Published online by Cambridge University Press: 05 October 2012
Accomplished readers continuously adjust their reading behaviors to accommodate text difficulty, task demands, and other contextual variables. Monitoring their reading process carefully, they take immediate steps when encountering comprehension problems. Aware of their own cognitive and linguistic resources, they are capable of directing their attention to the appropriate clues in anticipating, organizing, and retaining text information. These and similar behaviors, separating accomplished and less-accomplished readers, essentially characterize what is referred to as strategic reading. It is generally acknowledged that beyond information-processing skills, reading proficiency requires capabilities for exploiting cognitive and other resources to their maximum benefit. For these reasons, readers' real-time thoughts and actions – what they do and why – have attracted serious attention in both L1 and L2 reading research. Three issues are central: what behaviors are consciously initiated by readers to improve their ongoing comprehension, how such reader-initiated behaviors can be examined systematically with different groups of readers under varying conditions, and which reader-initiated actions are most efficacious in enhancing comprehension.

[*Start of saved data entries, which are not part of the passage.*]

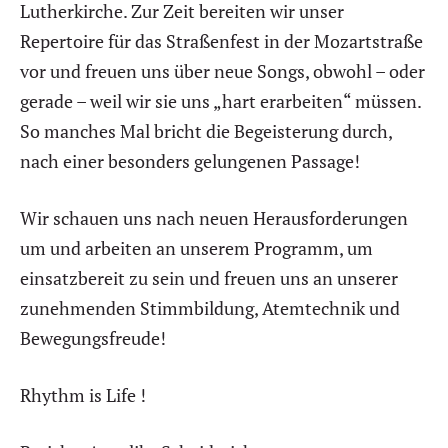
Lutherkirche. Zur Zeit bereiten wir unser
Repertoire für das Straßenfest in der Mozartstraße
vor und freuen uns über neue Songs, obwohl – oder
gerade – weil wir sie uns „hart erarbeiten“ müssen.
So manches Mal bricht die Begeisterung durch,
nach einer besonders gelungenen Passage!
Wir schauen uns nach neuen Herausforderungen
um und arbeiten an unserem Programm, um
einsatzbereit zu sein und freuen uns an unserer
zunehmenden Stimmbildung, Atemtechnik und
Bewegungsfreude!
Rhythm is Life !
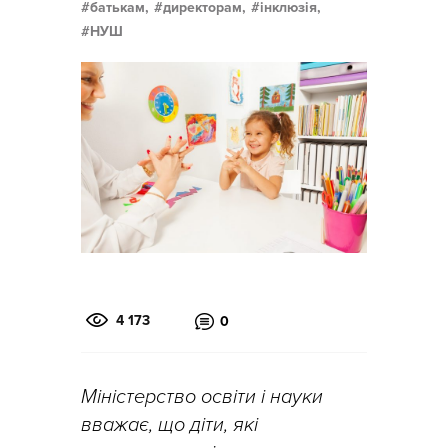
батькам,
директорам,
інклюзія,
НУШ
4 173
0
Міністерство освіти і науки
вважає, що діти, які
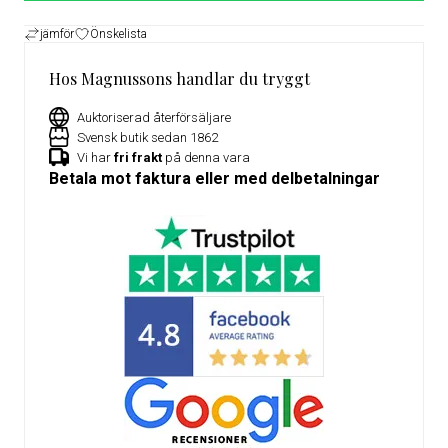
jämför
Önskelista
Hos Magnussons handlar du tryggt
Auktoriserad återförsäljare
Svensk butik sedan 1862
Vi har
fri frakt
på denna vara
Betala mot faktura eller med delbetalningar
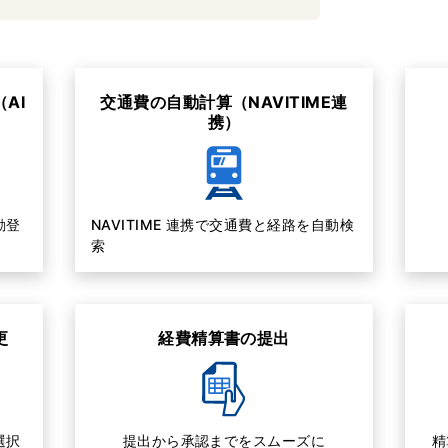
AI
交通費の自動計算（NAVITIME連
携）
動登
NAVITIME 連携で交通費と経路を自動検
索
更
経費精算書の提出
選択
提出から承認までをスムーズに
精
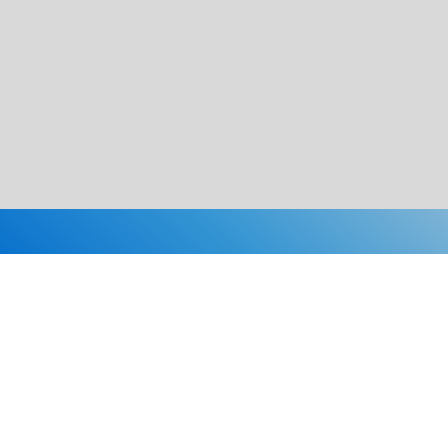
Каталог
Скидки
О нас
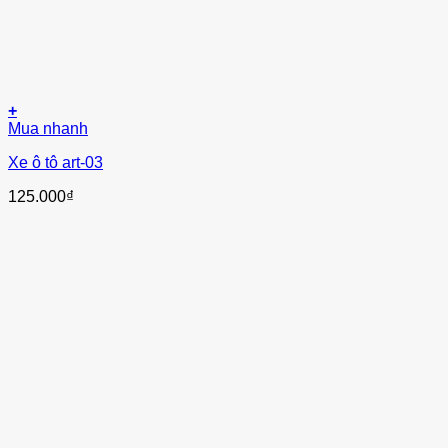
+
Mua nhanh
Xe ô tô art-03
125.000
₫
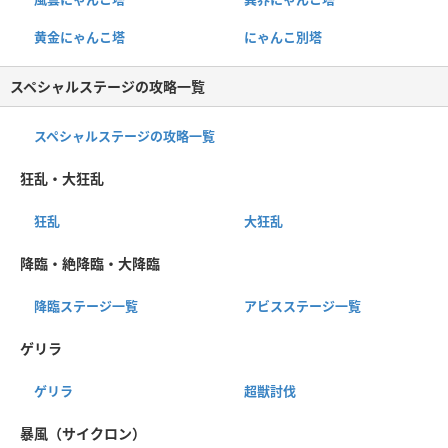
黄金にゃんこ塔
にゃんこ別塔
スペシャルステージの攻略一覧
スペシャルステージの攻略一覧
狂乱・大狂乱
狂乱
大狂乱
降臨・絶降臨・大降臨
降臨ステージ一覧
アビスステージ一覧
ゲリラ
ゲリラ
超獣討伐
暴風（サイクロン）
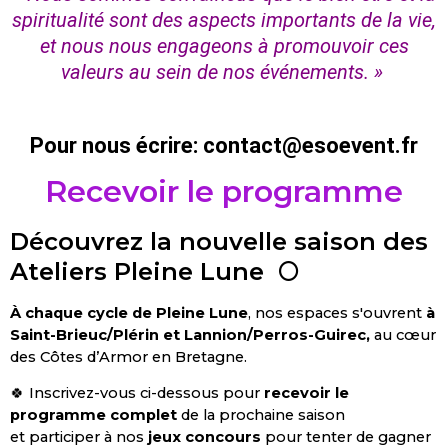
spiritualité sont des aspects importants de la vie,
et nous nous engageons à promouvoir ces
valeurs au sein de nos événements. »
Pour nous écrire: contact@esoevent.fr
Recevoir le programme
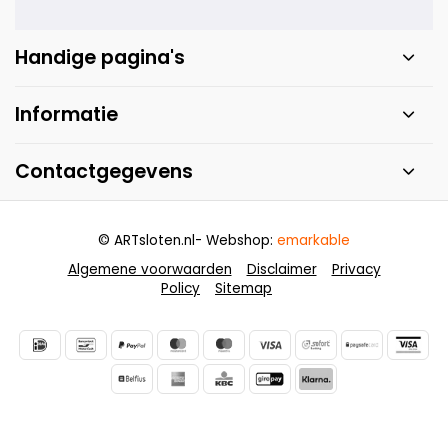
Handige pagina's
Informatie
Contactgegevens
© ARTsloten.nl
- Webshop:
emarkable
Algemene voorwaarden
Disclaimer
Privacy
Policy
Sitemap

Several circumstances contribute to the popularity of this research. First, the significance of strategic reading has become widely recognized only relatively recently. Researchers now generally concur that strategic reading is vital in academic pursuits, where reading often is inseparable from learning, necessitating both understanding and retaining complex, often unfamiliar concepts. Second, recent advancements in research methodology now afford stable data on reader introspection, creating a window through which readers' own accounts of how a task is performed – and the ways they manage a wide range of cognitive activities – can be deciphered and analyzed.